======== Source data ========
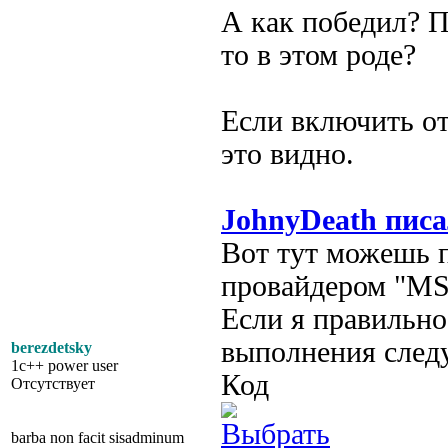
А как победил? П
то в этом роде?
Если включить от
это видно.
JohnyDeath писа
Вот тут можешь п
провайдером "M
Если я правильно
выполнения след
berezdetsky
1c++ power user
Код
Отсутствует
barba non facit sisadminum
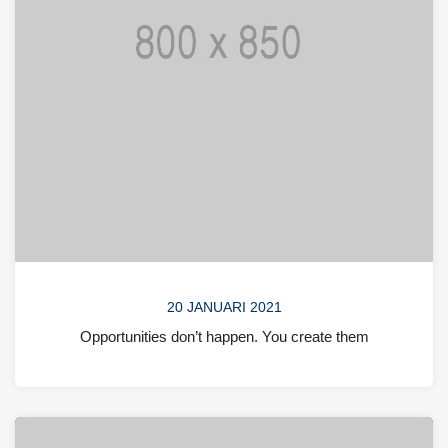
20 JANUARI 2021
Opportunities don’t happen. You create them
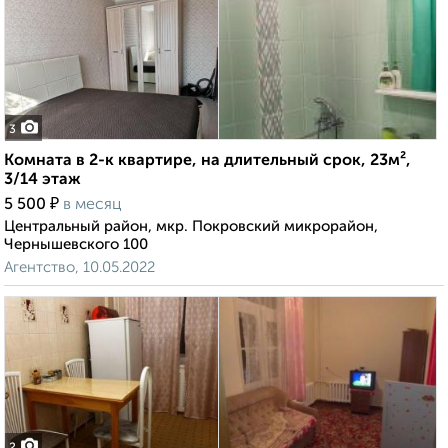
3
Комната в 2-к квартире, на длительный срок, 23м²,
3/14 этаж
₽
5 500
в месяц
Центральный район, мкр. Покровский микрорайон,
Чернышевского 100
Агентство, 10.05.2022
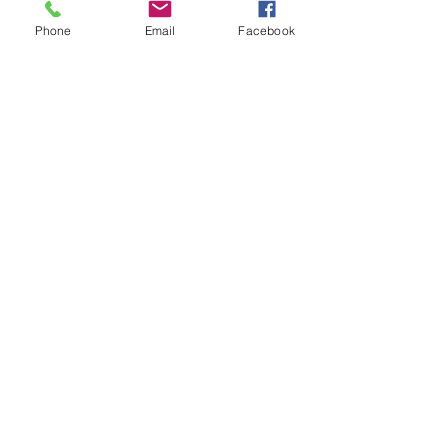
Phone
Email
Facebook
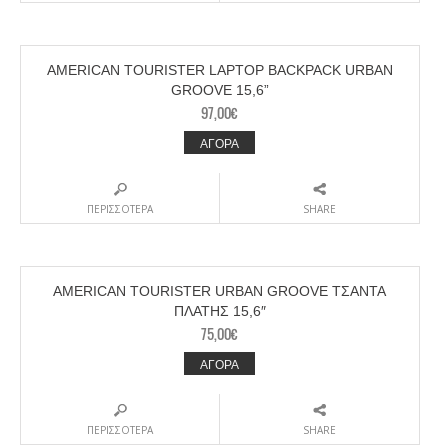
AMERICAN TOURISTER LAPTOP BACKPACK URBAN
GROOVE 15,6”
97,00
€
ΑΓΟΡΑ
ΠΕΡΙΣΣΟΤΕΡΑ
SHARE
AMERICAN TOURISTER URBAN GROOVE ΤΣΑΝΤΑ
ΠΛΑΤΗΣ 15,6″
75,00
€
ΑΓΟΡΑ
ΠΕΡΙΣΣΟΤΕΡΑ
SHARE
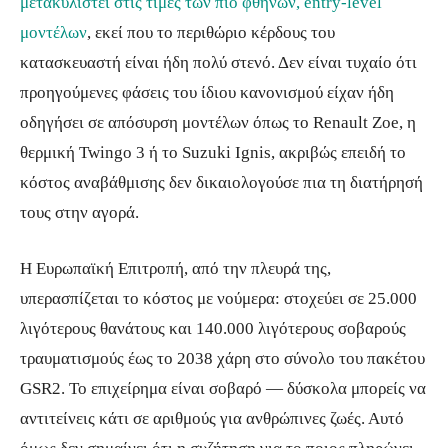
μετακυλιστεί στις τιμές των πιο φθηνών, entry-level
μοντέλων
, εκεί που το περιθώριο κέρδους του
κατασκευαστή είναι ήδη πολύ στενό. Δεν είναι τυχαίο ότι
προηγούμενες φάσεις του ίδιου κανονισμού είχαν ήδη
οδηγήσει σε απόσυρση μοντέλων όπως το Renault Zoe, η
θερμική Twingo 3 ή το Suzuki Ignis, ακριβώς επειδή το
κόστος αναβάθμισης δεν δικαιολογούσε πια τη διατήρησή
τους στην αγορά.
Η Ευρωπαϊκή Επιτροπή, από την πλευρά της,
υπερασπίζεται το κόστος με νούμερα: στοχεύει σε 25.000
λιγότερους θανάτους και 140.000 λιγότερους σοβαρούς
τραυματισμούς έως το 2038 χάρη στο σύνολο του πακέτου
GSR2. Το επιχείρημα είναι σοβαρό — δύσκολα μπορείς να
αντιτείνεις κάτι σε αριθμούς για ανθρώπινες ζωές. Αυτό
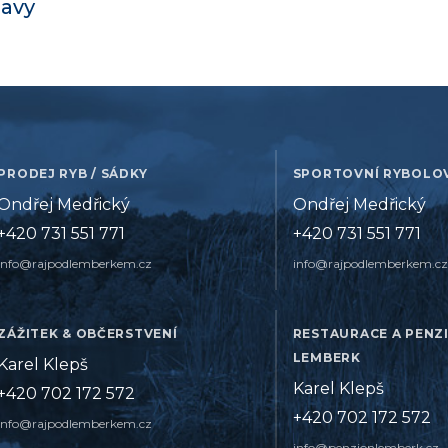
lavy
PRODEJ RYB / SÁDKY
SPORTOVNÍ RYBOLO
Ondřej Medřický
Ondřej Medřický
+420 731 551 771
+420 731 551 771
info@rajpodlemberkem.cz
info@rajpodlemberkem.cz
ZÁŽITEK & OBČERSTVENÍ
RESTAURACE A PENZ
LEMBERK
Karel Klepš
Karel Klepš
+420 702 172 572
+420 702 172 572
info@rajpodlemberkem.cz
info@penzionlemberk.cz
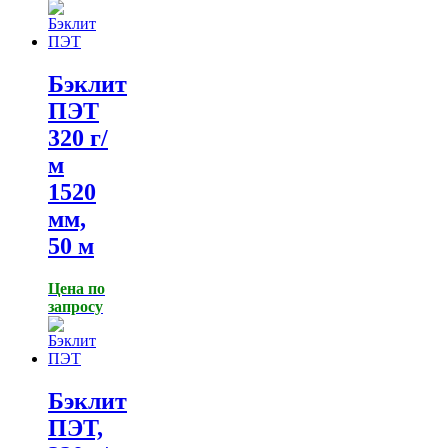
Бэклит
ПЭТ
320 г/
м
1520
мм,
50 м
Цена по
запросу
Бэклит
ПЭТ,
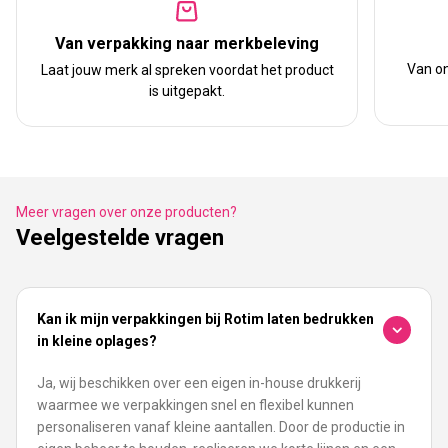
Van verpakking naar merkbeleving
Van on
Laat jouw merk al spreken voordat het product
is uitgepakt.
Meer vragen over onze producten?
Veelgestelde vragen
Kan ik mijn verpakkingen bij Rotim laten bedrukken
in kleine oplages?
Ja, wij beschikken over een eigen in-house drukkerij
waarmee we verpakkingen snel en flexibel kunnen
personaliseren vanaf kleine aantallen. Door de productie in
========
======== Source data ========
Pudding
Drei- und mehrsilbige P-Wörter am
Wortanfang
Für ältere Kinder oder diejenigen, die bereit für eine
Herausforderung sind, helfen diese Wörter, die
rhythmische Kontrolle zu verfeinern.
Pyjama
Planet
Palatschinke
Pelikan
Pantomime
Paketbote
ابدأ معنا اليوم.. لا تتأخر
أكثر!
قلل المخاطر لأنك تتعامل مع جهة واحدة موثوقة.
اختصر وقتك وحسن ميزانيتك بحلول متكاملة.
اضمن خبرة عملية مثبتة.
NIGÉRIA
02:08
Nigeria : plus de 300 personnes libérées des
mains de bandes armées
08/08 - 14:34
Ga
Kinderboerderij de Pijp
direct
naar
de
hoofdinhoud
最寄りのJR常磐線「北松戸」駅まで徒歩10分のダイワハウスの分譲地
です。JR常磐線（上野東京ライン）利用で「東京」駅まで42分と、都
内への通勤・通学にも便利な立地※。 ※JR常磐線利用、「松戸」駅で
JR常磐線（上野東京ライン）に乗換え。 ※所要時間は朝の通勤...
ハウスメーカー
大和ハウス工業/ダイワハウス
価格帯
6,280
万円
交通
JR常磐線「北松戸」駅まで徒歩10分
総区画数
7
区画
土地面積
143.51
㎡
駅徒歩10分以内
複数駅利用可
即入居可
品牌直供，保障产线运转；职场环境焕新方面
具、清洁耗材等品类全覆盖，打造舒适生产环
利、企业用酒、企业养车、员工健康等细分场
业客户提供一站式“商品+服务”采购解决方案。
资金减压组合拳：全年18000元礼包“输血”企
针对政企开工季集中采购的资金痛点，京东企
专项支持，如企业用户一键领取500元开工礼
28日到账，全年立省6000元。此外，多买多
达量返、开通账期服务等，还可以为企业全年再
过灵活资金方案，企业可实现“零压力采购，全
========
- Work to be completed: From the material above, retype precisely the lines between the line holding "Kan ik mijn" and the line holding "personaliseren vanaf kleine", inclusive, and nothing beyond them.

- Exercise answer:
Kan ik mijn verpakkingen bij Rotim laten bedrukken
in kleine oplages?
Ja, wij beschikken over een eigen in-house drukkerij
waarmee we verpakkingen snel en flexibel kunnen
personaliseren vanaf kleine aantallen. Door de productie in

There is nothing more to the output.